> _Saved data entries_:
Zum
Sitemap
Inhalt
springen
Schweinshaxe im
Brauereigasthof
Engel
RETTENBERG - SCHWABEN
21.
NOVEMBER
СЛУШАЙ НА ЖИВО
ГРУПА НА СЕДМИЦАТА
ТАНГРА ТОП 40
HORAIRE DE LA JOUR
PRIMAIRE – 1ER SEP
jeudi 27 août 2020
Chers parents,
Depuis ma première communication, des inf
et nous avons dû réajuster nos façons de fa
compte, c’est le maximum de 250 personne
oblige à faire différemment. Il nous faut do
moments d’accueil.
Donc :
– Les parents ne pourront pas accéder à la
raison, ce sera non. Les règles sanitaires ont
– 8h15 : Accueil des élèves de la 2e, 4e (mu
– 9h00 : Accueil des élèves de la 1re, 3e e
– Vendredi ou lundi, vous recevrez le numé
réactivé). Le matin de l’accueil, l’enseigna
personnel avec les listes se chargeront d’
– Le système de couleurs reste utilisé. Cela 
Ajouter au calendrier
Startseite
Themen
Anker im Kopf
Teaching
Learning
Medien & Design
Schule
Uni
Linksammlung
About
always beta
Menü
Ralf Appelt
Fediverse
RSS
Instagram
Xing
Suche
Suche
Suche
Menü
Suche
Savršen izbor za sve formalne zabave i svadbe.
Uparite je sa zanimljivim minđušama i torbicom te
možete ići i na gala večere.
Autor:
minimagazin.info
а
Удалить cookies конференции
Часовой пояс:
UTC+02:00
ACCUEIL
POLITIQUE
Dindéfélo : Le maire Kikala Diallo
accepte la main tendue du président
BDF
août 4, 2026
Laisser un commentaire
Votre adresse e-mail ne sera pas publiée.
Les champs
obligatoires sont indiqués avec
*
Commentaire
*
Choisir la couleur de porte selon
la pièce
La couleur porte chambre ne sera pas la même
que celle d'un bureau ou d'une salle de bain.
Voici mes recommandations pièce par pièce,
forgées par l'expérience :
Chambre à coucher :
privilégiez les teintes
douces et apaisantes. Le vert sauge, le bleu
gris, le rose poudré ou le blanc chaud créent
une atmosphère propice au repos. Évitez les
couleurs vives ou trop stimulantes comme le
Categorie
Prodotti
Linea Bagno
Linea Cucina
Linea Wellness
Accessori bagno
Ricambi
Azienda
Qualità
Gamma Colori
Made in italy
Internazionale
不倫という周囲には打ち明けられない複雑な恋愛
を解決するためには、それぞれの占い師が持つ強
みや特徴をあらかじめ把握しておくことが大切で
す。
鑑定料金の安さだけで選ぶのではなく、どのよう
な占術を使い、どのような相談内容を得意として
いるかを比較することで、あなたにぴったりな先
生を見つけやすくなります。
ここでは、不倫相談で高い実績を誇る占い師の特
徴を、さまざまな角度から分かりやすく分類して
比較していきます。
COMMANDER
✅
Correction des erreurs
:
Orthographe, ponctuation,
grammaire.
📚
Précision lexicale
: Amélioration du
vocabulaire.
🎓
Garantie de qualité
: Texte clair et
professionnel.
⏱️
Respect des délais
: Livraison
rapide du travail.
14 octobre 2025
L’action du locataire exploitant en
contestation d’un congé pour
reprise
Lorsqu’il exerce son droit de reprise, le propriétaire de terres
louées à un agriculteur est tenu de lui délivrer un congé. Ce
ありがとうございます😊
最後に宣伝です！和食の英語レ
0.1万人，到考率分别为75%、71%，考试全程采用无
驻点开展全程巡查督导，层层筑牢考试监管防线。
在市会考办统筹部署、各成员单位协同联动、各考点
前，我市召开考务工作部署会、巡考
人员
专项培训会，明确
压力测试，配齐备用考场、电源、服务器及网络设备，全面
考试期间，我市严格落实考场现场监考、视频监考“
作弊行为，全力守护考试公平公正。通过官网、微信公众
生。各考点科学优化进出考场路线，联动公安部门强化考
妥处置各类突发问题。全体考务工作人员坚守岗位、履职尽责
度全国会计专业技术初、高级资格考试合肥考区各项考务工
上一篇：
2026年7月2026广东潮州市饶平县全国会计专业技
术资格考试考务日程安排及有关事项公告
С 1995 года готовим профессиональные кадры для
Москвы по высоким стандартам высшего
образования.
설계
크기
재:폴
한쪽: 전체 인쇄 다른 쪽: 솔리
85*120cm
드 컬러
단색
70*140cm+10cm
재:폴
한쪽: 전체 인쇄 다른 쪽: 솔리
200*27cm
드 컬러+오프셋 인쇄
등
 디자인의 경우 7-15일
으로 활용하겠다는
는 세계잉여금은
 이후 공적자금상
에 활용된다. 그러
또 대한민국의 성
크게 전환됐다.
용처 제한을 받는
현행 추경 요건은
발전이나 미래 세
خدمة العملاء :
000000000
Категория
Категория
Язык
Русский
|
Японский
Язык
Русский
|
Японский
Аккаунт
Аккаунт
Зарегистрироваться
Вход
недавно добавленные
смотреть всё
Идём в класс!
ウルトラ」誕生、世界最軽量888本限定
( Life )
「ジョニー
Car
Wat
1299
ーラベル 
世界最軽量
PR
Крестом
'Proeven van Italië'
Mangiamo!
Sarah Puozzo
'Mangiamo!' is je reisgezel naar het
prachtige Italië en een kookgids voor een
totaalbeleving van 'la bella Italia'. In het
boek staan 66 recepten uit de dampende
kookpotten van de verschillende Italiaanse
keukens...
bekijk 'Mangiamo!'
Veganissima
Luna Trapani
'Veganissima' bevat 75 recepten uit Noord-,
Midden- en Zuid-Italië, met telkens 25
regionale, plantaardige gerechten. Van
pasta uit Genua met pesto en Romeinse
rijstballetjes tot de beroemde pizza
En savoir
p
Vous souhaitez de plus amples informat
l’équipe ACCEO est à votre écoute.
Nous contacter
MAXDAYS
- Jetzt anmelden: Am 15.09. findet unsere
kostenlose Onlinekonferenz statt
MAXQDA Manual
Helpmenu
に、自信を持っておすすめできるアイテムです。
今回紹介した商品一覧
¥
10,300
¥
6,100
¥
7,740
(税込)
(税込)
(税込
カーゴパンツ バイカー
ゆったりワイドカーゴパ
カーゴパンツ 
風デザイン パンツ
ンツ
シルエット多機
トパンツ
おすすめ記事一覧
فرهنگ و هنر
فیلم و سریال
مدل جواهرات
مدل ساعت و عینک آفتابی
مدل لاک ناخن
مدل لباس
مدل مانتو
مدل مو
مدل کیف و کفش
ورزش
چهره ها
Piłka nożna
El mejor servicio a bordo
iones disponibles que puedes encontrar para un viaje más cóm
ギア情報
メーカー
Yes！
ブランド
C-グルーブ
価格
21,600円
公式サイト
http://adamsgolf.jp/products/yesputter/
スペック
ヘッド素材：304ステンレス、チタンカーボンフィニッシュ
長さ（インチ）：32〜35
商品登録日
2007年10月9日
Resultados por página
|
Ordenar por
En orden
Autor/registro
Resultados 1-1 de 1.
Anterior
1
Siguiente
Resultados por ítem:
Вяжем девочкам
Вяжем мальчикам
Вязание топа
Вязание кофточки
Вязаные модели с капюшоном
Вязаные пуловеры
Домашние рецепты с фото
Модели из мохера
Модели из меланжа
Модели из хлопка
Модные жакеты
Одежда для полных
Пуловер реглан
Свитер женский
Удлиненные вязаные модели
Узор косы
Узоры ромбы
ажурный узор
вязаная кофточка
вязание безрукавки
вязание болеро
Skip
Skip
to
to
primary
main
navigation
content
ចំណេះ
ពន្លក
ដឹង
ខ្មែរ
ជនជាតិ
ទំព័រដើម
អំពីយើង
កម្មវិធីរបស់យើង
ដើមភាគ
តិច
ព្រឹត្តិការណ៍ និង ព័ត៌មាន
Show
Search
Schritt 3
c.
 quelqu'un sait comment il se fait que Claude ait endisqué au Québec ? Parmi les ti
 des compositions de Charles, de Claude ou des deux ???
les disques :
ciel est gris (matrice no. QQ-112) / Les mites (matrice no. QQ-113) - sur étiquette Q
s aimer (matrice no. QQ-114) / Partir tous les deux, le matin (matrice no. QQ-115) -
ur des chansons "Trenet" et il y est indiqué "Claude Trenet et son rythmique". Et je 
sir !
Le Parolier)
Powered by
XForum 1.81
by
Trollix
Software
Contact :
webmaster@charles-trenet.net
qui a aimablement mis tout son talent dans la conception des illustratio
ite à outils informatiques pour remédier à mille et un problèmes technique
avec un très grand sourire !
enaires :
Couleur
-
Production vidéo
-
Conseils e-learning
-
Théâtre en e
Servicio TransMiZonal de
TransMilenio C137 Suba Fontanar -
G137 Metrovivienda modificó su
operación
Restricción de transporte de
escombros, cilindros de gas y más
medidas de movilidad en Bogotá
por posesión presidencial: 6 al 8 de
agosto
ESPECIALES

> _REQUIREMENT_: Start with the line above that contains "みや特徴をあらかじめ把握しておくことが大切で" and end with the line that contains "reisgezel naar het". Write out those lines exactly, and only those.

> _RESULT BELOW_:
みや特徴をあらかじめ把握しておくことが大切で
す。
鑑定料金の安さだけで選ぶのではなく、どのよう
な占術を使い、どのような相談内容を得意として
いるかを比較することで、あなたにぴったりな先
生を見つけやすくなります。
ここでは、不倫相談で高い実績を誇る占い師の特
徴を、さまざまな角度から分かりやすく分類して
比較していきます。
COMMANDER
✅
Correction des erreurs
:
Orthographe, ponctuation,
grammaire.
📚
Précision lexicale
: Amélioration du
vocabulaire.
🎓
Garantie de qualité
: Texte clair et
professionnel.
⏱️
Respect des délais
: Livraison
rapide du travail.
14 octobre 2025
L’action du locataire exploitant en
contestation d’un congé pour
reprise
Lorsqu’il exerce son droit de reprise, le propriétaire de terres
louées à un agriculteur est tenu de lui délivrer un congé. Ce
ありがとうございます😊
最後に宣伝です！和食の英語レ
0.1万人，到考率分别为75%、71%，考试全程采用无
驻点开展全程巡查督导，层层筑牢考试监管防线。
在市会考办统筹部署、各成员单位协同联动、各考点
前，我市召开考务工作部署会、巡考
人员
专项培训会，明确
压力测试，配齐备用考场、电源、服务器及网络设备，全面
考试期间，我市严格落实考场现场监考、视频监考“
作弊行为，全力守护考试公平公正。通过官网、微信公众
生。各考点科学优化进出考场路线，联动公安部门强化考
妥处置各类突发问题。全体考务工作人员坚守岗位、履职尽责
度全国会计专业技术初、高级资格考试合肥考区各项考务工
上一篇：
2026年7月2026广东潮州市饶平县全国会计专业技
术资格考试考务日程安排及有关事项公告
С 1995 года готовим профессиональные кадры для
Москвы по высоким стандартам высшего
образования.
설계
크기
재:폴
한쪽: 전체 인쇄 다른 쪽: 솔리
85*120cm
드 컬러
단색
70*140cm+10cm
재:폴
한쪽: 전체 인쇄 다른 쪽: 솔리
200*27cm
드 컬러+오프셋 인쇄
등
 디자인의 경우 7-15일
으로 활용하겠다는
는 세계잉여금은
 이후 공적자금상
에 활용된다. 그러
또 대한민국의 성
크게 전환됐다.
용처 제한을 받는
현행 추경 요건은
발전이나 미래 세
خدمة العملاء :
000000000
Категория
Категория
Язык
Русский
|
Японский
Язык
Русский
|
Японский
Аккаунт
Аккаунт
Зарегистрироваться
Вход
недавно добавленные
смотреть всё
Идём в класс!
ウルトラ」誕生、世界最軽量888本限定
( Life )
「ジョニー
Car
Wat
1299
ーラベル 
世界最軽量
PR
Крестом
'Proeven van Italië'
Mangiamo!
Sarah Puozzo
'Mangiamo!' is je reisgezel naar het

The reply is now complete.